──────── Supplied data
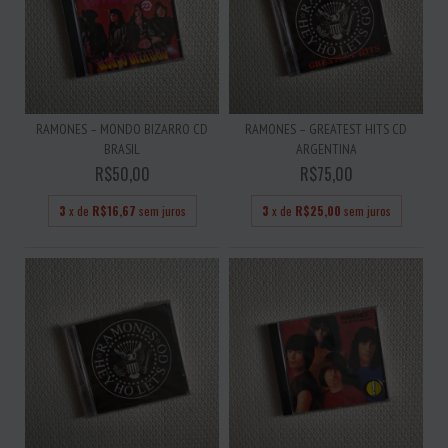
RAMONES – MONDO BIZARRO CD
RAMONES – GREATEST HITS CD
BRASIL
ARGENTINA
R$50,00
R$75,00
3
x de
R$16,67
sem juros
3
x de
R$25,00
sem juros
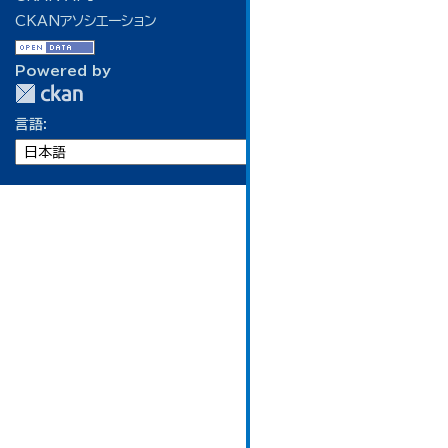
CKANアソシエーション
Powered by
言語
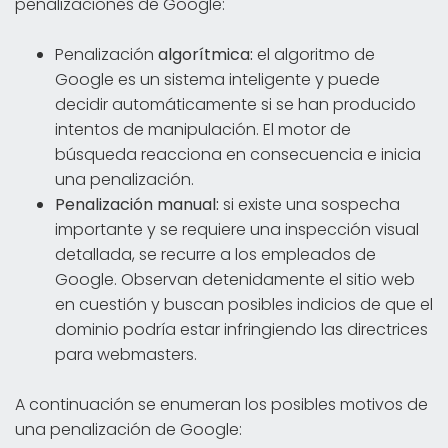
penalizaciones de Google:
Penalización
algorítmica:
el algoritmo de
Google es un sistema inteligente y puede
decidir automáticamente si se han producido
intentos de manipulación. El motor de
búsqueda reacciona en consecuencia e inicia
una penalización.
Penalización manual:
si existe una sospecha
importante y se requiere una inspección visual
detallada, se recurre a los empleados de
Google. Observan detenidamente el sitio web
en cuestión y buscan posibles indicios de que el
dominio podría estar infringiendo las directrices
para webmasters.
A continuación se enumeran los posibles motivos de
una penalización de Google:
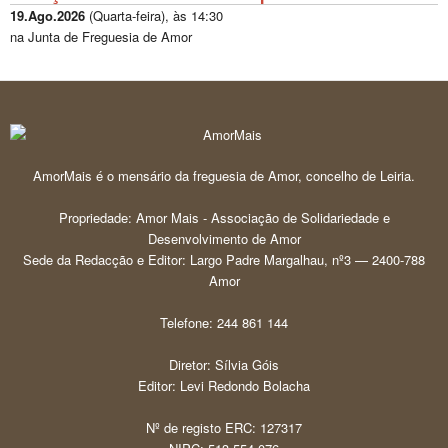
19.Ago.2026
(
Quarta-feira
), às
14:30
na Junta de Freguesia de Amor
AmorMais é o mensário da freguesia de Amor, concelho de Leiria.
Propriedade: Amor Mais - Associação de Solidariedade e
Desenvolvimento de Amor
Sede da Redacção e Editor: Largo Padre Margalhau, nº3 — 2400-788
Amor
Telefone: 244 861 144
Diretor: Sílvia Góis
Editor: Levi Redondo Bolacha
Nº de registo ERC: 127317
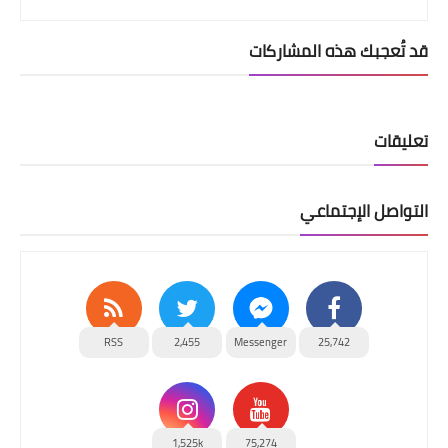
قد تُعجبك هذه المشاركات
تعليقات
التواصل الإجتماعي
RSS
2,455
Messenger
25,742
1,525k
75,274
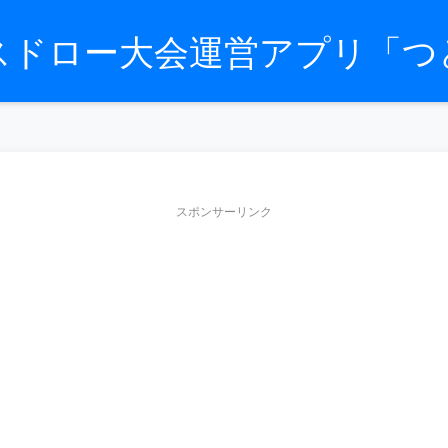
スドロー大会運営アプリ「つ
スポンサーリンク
────────────────
──────── Supplied data
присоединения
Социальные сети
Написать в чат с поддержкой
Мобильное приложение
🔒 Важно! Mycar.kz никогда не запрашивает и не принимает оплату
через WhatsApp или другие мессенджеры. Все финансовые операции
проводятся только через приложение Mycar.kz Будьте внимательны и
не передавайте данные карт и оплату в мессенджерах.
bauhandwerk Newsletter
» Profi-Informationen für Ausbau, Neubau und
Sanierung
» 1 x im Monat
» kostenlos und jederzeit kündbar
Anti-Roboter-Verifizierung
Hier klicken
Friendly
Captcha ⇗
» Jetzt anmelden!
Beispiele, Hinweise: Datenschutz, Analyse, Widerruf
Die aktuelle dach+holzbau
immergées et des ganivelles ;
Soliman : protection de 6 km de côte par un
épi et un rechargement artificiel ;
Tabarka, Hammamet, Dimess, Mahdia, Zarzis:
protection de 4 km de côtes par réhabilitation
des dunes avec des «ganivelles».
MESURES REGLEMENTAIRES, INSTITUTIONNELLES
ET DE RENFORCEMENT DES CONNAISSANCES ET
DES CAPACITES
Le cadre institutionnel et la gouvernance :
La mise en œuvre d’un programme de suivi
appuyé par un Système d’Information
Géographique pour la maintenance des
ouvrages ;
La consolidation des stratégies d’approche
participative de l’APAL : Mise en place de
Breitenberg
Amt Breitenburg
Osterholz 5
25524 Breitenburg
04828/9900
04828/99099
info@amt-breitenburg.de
────────────────
──────── Supplied data
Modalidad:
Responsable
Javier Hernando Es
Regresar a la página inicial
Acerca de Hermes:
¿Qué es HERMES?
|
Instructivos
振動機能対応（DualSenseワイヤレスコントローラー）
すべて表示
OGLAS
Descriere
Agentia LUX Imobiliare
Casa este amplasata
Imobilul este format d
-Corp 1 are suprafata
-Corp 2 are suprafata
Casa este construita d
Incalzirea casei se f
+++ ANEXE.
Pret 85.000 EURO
────────────────
◆ **Task requirements**
Precisely the lines between those holding "Géographique pour la maintenance des" and "info@amt-breitenburg.de", inclusive, are to be reproduced from the listing above, with nothing added.

◆ **Response area**
Géographique pour la maintenance des
ouvrages ;
La consolidation des stratégies d’approche
participative de l’APAL : Mise en place de
Breitenberg
Amt Breitenburg
Osterholz 5
25524 Breitenburg
04828/9900
04828/99099
info@amt-breitenburg.de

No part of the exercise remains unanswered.